ACTIVITY: Exclude the images and transcribe the entries below precisely.

(Dataset items)

- - - - - - -

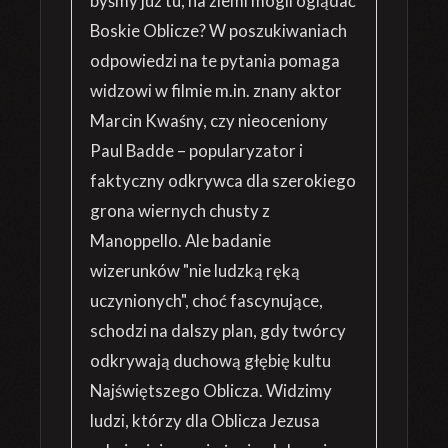
byśmy już tu, na ziemi mogli oglądać
Boskie Oblicze? W poszukiwaniach
odpowiedzi na te pytania pomaga
widzowi w filmie m.in. znany aktor
Marcin Kwaśny, czy nieoceniony
Paul Badde – popularyzator i
faktyczny odkrywca dla szerokiego
grona wiernych chusty z
Manoppello. Ale badanie
wizerunków "nie ludzką ręką
uczynionych", choć fascynujące,
schodzi na dalszy plan, gdy twórcy
odkrywają duchową głębię kultu
Najświętszego Oblicza. Widzimy
ludzi, którzy dla Oblicza Jezusa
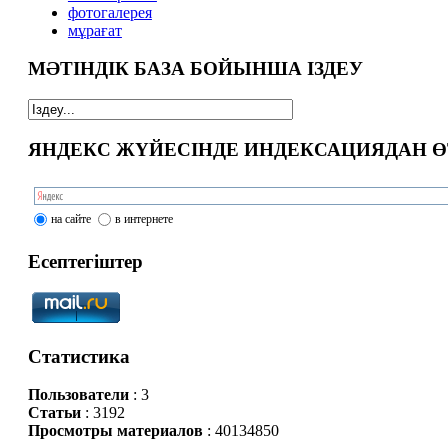
фотогалерея
мұрағат
МӘТІНДІК БАЗА БОЙЫНША ІЗДЕУ
ЯНДЕКС ЖҮЙЕСІНДЕ ИНДЕКСАЦИЯДАН Ө
на сайте
в интернете
Есептегіштер
Статистика
Пользователи
: 3
Статьи
: 3192
Просмотры материалов
: 40134850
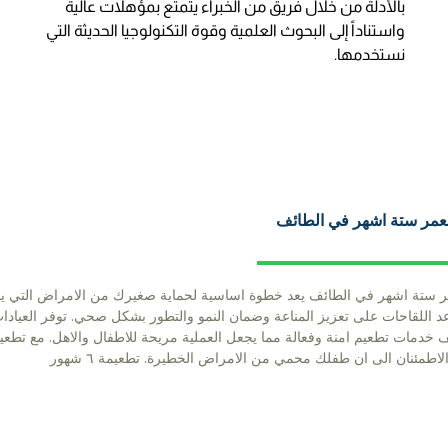
بالأدلة من خلال فريق من الخبراء يتمتع بمؤهلات عالية
واستناداً إلى البحوث العلمية وقوة التكنولوجيا الحديثة التي
نستخدمها.
بعمر ستة اشهر في الطائف
 ستة اشهر في الطائف يعد خطوة اساسية لحماية صغيرك من الامراض التي يمكن
د اللقاحات على تعزيز المناعة وضمان النمو والتطور بشكل صحي. توفر العياد
 خدمات تطعيم امنة وفعالة مما يجعل العملية مريحة للاطفال والاهل. مع تطعي
اطمئنان الى ان طفلك محمي من الامراض الخطيرة. تطعيمة ٦ شهور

- - - - - - -

RESPONSE TO THE EXERCISE:
byśmy już tu, na ziemi mogli oglądać
Boskie Oblicze? W poszukiwaniach
odpowiedzi na te pytania pomaga
widzowi w filmie m.in. znany aktor
Marcin Kwaśny, czy nieoceniony
Paul Badde – popularyzator i
faktyczny odkrywca dla szerokiego
grona wiernych chusty z
Manoppello. Ale badanie
wizerunków "nie ludzką ręką
uczynionych", choć fascynujące,
schodzi na dalszy plan, gdy twórcy
odkrywają duchową głębię kultu
Najświętszego Oblicza. Widzimy
ludzi, którzy dla Oblicza Jezusa
фотогалерея
мұрағат
МӘТІНДІК БАЗА БОЙЫНША ІЗДЕУ
ЯНДЕКС ЖҮЙЕСІНДЕ ИНДЕКСАЦИЯДАН Ө
на сайте
в интернете
Есептегіштер
Статистика
Пользователи
: 3
Статьи
: 3192
Просмотры материалов
: 40134850
بالأدلة من خلال فريق من الخبراء يتمتع بمؤهلات عالية
واستناداً إلى البحوث العلمية وقوة التكنولوجيا الحديثة التي
نستخدمها.
بعمر ستة اشهر في الطائف
 ستة اشهر في الطائف يعد خطوة اساسية لحماية صغيرك من الامراض التي يمكن
د اللقاحات على تعزيز المناعة وضمان النمو والتطور بشكل صحي. توفر العياد
 خدمات تطعيم امنة وفعالة مما يجعل العملية مريحة للاطفال والاهل. مع تطعي
اطمئنان الى ان طفلك محمي من الامراض الخطيرة. تطعيمة ٦ شهور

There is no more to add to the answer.